Problem details
Where a line below holds the string "carte", that line goes into the answer.

Information given
★ ★ ★ ★ ★

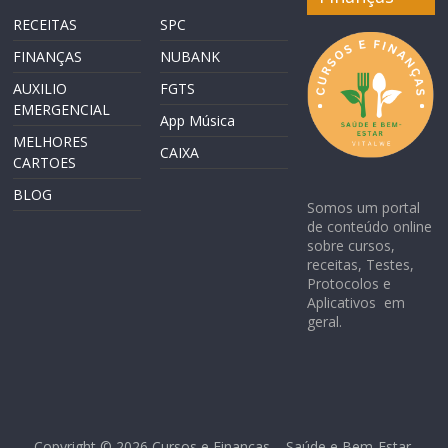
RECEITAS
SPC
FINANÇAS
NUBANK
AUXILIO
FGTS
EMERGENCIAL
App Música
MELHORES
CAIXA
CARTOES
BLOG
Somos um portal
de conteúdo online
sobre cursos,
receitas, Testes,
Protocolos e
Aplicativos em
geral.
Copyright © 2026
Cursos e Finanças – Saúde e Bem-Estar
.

★ ★ ★ ★ ★

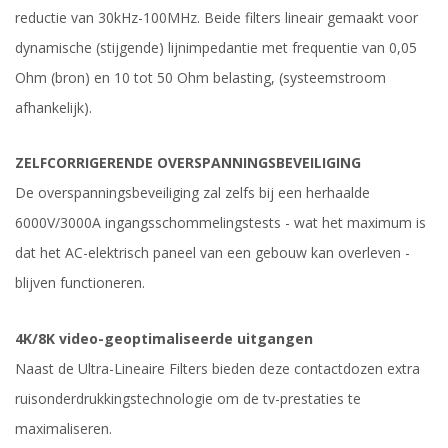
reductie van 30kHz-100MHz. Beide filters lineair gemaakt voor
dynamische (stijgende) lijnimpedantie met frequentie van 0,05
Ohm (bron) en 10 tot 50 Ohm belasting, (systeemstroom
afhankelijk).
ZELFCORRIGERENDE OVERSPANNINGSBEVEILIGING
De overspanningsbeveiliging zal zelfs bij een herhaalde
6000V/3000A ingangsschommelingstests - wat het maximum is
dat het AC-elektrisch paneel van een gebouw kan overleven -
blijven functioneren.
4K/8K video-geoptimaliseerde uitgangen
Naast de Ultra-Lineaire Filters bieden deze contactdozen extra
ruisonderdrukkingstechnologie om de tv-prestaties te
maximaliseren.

★ ★ ★ ★ ★

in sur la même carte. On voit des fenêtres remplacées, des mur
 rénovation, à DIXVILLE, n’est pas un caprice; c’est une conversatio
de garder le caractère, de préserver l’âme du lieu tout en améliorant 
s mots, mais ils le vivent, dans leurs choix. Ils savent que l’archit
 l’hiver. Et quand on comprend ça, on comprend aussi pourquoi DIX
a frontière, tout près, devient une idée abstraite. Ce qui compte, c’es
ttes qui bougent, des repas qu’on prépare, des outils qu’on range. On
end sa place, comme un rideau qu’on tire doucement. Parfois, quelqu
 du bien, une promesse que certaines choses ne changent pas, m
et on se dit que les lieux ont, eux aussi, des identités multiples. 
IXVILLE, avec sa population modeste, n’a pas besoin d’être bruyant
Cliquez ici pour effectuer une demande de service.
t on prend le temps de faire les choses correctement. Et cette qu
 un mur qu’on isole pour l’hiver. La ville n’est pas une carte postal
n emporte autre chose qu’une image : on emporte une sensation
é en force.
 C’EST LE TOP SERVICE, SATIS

★ ★ ★ ★ ★

Response
in sur la même carte. On voit des fenêtres remplacées, des mur
 un mur qu’on isole pour l’hiver. La ville n’est pas une carte postal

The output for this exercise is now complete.